Start of Record excerpts

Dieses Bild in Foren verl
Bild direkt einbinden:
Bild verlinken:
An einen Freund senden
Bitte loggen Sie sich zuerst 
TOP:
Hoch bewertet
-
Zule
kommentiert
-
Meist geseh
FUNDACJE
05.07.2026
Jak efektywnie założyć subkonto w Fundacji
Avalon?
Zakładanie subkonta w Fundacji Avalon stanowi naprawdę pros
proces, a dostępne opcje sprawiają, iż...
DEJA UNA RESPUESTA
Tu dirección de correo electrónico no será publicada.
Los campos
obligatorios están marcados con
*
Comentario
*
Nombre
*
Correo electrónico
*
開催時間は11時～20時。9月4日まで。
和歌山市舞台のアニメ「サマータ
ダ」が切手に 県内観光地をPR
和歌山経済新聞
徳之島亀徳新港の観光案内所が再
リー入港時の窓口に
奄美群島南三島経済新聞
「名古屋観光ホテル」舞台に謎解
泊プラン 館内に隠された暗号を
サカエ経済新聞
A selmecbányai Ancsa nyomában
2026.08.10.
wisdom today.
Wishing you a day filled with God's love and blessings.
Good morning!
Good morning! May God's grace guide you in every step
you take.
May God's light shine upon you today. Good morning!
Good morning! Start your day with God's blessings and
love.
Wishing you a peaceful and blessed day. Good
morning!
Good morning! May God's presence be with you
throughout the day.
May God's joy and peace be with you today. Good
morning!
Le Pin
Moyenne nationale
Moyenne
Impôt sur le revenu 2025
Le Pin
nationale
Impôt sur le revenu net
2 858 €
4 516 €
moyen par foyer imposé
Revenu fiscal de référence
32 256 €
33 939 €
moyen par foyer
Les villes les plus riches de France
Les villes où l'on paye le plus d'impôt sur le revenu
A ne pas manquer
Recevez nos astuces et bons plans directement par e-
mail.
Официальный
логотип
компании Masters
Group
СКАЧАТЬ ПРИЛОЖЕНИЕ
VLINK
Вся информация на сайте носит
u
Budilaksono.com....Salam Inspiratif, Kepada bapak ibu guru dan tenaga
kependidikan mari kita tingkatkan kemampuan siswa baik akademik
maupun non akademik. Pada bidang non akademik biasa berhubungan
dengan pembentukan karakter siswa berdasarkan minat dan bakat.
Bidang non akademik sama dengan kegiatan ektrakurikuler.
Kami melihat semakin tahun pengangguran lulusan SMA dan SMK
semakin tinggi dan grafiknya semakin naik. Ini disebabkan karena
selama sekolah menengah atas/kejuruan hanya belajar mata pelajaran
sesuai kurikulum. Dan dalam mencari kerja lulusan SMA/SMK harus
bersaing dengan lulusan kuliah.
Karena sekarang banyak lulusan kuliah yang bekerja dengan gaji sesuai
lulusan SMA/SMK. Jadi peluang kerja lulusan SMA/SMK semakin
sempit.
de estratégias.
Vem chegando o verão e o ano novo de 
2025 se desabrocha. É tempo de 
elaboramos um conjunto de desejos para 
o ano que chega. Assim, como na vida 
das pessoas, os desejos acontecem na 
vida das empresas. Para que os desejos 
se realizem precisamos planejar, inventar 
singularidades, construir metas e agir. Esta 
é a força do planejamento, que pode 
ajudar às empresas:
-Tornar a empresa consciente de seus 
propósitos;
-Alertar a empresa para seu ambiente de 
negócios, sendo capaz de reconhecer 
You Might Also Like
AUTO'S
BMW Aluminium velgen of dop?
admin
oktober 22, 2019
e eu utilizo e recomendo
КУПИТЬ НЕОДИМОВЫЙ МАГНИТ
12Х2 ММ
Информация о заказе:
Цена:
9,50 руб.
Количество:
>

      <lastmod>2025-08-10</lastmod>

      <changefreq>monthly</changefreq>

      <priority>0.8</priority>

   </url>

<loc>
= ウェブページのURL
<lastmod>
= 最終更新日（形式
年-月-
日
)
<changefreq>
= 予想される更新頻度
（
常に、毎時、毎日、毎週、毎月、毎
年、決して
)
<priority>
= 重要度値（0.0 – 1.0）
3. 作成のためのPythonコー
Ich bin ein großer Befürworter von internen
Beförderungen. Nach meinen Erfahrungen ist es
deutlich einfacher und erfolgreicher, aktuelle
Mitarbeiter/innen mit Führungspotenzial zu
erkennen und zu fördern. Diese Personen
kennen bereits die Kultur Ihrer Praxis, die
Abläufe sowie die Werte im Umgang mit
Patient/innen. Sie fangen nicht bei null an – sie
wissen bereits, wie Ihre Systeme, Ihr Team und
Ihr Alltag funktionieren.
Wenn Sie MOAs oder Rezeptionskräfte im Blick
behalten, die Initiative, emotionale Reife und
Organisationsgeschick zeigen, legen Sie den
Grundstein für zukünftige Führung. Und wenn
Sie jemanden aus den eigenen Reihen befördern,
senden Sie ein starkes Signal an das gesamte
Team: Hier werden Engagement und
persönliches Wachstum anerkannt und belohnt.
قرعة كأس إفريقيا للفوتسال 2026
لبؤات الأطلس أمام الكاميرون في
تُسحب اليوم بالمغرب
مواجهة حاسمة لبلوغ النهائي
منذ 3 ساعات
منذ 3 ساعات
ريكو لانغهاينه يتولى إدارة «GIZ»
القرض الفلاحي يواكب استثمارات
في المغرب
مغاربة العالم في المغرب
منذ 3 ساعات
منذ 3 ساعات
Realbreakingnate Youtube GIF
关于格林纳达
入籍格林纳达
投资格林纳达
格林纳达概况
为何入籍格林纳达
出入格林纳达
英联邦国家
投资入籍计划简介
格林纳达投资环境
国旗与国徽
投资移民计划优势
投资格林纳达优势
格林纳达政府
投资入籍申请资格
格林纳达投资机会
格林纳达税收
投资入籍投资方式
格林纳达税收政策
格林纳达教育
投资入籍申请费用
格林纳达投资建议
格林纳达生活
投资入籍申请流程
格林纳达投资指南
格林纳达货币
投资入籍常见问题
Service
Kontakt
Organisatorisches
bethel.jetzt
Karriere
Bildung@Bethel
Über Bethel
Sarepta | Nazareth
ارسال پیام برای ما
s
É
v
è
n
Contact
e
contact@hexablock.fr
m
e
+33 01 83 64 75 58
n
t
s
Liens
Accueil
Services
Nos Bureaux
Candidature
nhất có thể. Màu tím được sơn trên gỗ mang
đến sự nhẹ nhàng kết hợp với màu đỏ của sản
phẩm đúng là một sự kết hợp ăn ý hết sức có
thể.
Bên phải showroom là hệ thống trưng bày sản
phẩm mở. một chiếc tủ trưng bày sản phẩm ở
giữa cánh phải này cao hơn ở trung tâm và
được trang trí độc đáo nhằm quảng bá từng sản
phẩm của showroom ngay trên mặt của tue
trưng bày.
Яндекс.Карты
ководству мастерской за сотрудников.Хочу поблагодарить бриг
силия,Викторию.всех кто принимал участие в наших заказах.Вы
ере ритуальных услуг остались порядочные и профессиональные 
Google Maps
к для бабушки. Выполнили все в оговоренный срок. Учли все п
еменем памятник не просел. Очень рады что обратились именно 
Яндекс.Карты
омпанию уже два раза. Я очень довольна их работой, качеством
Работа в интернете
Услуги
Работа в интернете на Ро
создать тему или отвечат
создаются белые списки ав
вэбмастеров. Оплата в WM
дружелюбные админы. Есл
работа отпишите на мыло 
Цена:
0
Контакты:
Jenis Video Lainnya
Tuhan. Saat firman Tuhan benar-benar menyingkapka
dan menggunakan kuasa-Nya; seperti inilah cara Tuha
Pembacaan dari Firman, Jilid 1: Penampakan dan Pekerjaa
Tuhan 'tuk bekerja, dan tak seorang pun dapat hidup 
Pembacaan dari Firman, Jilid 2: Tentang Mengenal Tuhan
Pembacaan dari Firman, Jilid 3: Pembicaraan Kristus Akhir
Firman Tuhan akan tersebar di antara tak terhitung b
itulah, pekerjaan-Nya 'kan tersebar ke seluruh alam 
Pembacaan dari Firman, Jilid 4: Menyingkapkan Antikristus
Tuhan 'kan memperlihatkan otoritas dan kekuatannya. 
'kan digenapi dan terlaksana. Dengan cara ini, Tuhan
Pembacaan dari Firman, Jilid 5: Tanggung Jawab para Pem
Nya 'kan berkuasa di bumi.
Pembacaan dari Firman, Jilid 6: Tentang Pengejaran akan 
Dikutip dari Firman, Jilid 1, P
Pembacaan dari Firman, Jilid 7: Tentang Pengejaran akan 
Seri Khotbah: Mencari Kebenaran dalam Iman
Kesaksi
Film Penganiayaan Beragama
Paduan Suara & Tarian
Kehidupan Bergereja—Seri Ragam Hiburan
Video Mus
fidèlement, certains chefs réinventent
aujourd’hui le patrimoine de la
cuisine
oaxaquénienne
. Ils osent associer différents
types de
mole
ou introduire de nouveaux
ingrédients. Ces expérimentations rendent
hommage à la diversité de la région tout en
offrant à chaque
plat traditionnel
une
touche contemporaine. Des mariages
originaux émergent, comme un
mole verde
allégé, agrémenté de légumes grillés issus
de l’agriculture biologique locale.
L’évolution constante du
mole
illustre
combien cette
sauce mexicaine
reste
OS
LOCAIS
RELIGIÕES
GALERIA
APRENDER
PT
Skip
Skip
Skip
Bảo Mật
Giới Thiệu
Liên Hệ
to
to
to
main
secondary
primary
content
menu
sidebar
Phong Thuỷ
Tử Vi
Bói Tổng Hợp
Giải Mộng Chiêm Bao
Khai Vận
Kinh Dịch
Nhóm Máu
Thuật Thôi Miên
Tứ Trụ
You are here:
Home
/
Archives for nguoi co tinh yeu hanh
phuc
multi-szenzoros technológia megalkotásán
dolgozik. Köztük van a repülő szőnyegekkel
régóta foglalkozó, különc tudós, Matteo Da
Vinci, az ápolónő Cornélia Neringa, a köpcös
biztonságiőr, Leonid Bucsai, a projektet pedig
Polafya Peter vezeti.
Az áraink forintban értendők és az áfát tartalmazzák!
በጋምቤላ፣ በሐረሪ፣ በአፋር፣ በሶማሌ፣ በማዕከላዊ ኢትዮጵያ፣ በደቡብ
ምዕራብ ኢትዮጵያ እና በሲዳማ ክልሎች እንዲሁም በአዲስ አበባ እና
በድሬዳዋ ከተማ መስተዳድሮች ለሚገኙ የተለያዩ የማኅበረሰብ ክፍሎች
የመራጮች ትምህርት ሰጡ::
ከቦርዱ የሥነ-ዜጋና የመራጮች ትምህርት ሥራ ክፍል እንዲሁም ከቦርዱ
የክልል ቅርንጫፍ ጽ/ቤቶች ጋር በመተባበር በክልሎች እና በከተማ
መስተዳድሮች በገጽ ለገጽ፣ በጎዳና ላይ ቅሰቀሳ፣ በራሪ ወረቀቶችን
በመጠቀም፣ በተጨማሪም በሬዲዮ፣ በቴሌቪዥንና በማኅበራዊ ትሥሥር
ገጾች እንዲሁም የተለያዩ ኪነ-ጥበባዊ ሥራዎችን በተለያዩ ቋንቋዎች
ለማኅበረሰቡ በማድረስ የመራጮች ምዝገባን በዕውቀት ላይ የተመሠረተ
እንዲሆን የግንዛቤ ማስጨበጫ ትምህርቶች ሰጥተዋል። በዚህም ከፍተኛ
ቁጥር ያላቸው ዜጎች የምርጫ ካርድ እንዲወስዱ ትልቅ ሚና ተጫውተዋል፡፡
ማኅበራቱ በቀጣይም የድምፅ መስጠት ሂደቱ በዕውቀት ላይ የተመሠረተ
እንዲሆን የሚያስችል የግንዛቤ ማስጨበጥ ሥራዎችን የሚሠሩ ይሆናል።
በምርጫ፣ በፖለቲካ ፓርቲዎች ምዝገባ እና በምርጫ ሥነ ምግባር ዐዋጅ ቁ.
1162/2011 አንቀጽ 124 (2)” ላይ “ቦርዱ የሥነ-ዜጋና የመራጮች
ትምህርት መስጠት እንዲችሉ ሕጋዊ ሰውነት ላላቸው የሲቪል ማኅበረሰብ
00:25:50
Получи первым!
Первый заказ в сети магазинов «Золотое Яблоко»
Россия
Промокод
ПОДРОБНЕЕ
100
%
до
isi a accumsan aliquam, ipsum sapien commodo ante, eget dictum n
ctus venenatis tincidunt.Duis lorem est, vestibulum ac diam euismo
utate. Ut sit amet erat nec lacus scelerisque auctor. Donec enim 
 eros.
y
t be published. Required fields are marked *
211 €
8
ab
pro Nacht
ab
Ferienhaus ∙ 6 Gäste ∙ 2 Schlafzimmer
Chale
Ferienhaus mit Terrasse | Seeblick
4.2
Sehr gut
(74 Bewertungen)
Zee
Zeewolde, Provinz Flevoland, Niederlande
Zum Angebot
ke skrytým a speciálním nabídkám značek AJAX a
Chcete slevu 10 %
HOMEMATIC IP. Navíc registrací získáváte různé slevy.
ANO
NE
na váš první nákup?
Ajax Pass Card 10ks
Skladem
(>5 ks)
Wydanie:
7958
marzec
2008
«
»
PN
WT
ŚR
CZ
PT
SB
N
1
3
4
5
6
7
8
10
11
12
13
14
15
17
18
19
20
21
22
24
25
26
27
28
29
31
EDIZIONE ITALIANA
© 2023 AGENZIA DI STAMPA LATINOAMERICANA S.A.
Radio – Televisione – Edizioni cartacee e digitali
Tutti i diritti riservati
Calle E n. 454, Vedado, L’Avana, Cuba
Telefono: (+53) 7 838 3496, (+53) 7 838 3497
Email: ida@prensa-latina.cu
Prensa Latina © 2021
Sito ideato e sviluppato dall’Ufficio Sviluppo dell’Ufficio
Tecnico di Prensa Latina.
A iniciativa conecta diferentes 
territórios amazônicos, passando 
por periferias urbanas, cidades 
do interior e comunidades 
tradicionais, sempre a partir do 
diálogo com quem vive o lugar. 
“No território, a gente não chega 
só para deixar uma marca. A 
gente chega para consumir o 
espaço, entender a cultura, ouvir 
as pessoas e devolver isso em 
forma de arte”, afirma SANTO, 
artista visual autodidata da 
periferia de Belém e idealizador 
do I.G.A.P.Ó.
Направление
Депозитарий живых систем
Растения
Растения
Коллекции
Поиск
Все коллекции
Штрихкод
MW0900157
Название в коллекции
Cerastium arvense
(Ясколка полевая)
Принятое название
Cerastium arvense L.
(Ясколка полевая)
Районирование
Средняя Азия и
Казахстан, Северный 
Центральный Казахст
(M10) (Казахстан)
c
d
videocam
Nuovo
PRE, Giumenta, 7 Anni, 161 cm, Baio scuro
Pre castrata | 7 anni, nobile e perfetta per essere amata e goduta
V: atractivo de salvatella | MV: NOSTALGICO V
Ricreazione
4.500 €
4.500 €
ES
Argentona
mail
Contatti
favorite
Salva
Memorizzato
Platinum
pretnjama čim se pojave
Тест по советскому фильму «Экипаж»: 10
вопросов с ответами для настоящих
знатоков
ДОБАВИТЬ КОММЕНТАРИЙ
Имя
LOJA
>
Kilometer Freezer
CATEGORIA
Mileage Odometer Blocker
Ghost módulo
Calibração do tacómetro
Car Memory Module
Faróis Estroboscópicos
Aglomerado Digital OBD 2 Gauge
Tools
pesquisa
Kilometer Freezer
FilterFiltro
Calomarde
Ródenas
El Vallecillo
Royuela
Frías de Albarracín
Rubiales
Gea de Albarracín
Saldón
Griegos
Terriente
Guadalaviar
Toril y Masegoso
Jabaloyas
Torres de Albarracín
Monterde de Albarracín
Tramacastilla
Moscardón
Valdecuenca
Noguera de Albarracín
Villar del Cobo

End of Record excerpts

The response should hold exactly the lines starting at the line with "በመጠቀም፣ በተጨማሪም በሬዲዮ፣ በቴሌቪዥንና በማኅበራዊ ትሥሥር" and ending at the line with "Получи первым!", and no other line of the material above.

በመጠቀም፣ በተጨማሪም በሬዲዮ፣ በቴሌቪዥንና በማኅበራዊ ትሥሥር
ገጾች እንዲሁም የተለያዩ ኪነ-ጥበባዊ ሥራዎችን በተለያዩ ቋንቋዎች
ለማኅበረሰቡ በማድረስ የመራጮች ምዝገባን በዕውቀት ላይ የተመሠረተ
እንዲሆን የግንዛቤ ማስጨበጫ ትምህርቶች ሰጥተዋል። በዚህም ከፍተኛ
ቁጥር ያላቸው ዜጎች የምርጫ ካርድ እንዲወስዱ ትልቅ ሚና ተጫውተዋል፡፡
ማኅበራቱ በቀጣይም የድምፅ መስጠት ሂደቱ በዕውቀት ላይ የተመሠረተ
እንዲሆን የሚያስችል የግንዛቤ ማስጨበጥ ሥራዎችን የሚሠሩ ይሆናል።
በምርጫ፣ በፖለቲካ ፓርቲዎች ምዝገባ እና በምርጫ ሥነ ምግባር ዐዋጅ ቁ.
1162/2011 አንቀጽ 124 (2)” ላይ “ቦርዱ የሥነ-ዜጋና የመራጮች
ትምህርት መስጠት እንዲችሉ ሕጋዊ ሰውነት ላላቸው የሲቪል ማኅበረሰብ
00:25:50
Получи первым!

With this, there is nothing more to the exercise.